→ WORK ORDER
Output only the lines from the start of the entries through the line holding "auch Cookies von". Each line must match the original exactly.

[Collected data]
== == ==

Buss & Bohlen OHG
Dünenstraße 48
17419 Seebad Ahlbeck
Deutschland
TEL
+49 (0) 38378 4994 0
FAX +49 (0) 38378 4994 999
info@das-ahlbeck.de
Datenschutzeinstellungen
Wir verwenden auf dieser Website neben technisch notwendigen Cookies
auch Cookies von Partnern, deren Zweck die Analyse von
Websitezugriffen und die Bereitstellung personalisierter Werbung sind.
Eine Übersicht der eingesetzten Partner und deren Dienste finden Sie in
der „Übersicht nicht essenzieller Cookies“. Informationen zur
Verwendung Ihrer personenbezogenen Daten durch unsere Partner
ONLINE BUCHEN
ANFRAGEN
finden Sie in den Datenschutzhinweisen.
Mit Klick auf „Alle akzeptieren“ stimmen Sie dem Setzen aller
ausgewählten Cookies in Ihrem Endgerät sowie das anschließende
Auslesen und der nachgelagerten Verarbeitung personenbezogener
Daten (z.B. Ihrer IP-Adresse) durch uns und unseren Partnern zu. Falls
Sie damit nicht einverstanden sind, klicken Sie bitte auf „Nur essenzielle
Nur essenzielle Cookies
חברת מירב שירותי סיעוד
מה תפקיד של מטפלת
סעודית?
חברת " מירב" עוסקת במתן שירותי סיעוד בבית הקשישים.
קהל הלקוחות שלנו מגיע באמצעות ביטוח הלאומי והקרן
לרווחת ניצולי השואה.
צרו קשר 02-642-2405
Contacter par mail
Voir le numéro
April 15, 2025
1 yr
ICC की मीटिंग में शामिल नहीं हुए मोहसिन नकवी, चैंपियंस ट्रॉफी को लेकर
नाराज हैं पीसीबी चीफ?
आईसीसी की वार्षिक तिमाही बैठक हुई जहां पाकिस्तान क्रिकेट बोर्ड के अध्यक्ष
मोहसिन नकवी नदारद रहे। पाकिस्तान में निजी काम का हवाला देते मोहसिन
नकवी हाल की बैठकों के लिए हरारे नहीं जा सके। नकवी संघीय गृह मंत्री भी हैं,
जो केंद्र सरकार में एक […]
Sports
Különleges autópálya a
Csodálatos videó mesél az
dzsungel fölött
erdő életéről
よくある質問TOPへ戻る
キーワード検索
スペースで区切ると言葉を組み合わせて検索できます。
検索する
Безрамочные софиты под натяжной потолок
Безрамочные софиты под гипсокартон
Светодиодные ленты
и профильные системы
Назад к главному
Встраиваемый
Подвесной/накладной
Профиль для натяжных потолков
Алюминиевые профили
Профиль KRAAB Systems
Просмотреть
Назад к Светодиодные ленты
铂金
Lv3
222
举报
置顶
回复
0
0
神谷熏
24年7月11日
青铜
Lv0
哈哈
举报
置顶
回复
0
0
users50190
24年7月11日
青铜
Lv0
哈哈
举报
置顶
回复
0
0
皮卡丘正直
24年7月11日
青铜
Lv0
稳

== == ==

→ REPLY
Buss & Bohlen OHG
Dünenstraße 48
17419 Seebad Ahlbeck
Deutschland
TEL
+49 (0) 38378 4994 0
FAX +49 (0) 38378 4994 999
info@das-ahlbeck.de
Datenschutzeinstellungen
Wir verwenden auf dieser Website neben technisch notwendigen Cookies
auch Cookies von Partnern, deren Zweck die Analyse von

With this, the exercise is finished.